New Health Goals for 2020

Obesity, deaths due to heart attacks and cancer continue to plague many Americans. In an effort to reduce these public health matters, the U.S. Department of Health and Human Services (HHS) has proclaimed Healthy People 2020 goals as its 10-year agenda for improving the health of all Americans. Healthy People, 10-year science-based national objectives for improving the nation’s health, has established 10-year national health goals for over three decades now. In additional to establishing benchmarks, Healthy People also monitors goal progress over the 10-year period. Some of the more prominent 2020 healthy goals are:

1. Reduce obesity by 10 percent (achieved through diet, exercise and weight loss)
2. Cut heart attack caused deaths by 20 percent
3. Reduce deaths caused by cancer 10 percent
4. Slash the number of smokers to 12 percent (from 21 percent)

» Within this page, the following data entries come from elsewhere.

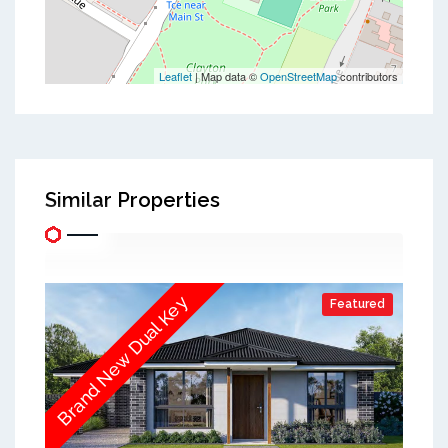
Leaflet
| Map data ©
OpenStreetMap
contributors
Similar Properties
Brand New Dual Key
Featured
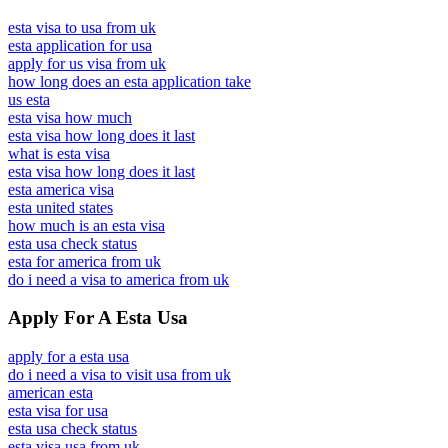
esta visa to usa from uk
esta application for usa
apply for us visa from uk
how long does an esta application take
us esta
esta visa how much
esta visa how long does it last
what is esta visa
esta visa how long does it last
esta america visa
esta united states
how much is an esta visa
esta usa check status
esta for america from uk
do i need a visa to america from uk
Apply For A Esta Usa
apply for a esta usa
do i need a visa to visit usa from uk
american esta
esta visa for usa
esta usa check status
esta visa usa from uk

The 2020 goals cover about 600 areas of health including adolescent health, dementia, early and middle childhood, sleep health, and the use of tanning beds to name a few.

In order to achieve these goals, programs relating to weight loss and healthy living will need to be implemented, according to HHS. New state regulations such as consistent smoke-free laws will need to be passed and adhered to. In order for people to lose weight, programs to fight obesity will need to be established in Dallas, Texas and around the nation. Programs that monitor school lunches will help to reduce childhood obesity. Further, the number of cases of diabetes, which sometimes is obesity-related, will need to be reduced. Again, a healthy lifestyle consisting of diet, weight loss and exercise will be a key factor.

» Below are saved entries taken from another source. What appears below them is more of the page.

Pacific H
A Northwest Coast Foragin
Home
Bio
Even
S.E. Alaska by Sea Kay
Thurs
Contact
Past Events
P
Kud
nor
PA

Progress was made on the Healthy People 2010 — 19 percent of the goals were met and advancement made on 52 percent of the goals. Despite progress on some of the goals, some areas, such as our nation’s obesity, have gotten worse from 2000 to 2010. The Healthy People 2020 goals are a road map that individuals, businesses and government, in Dallas and throughout the U.S., can follow to help our nation achieve better health one individual at a time.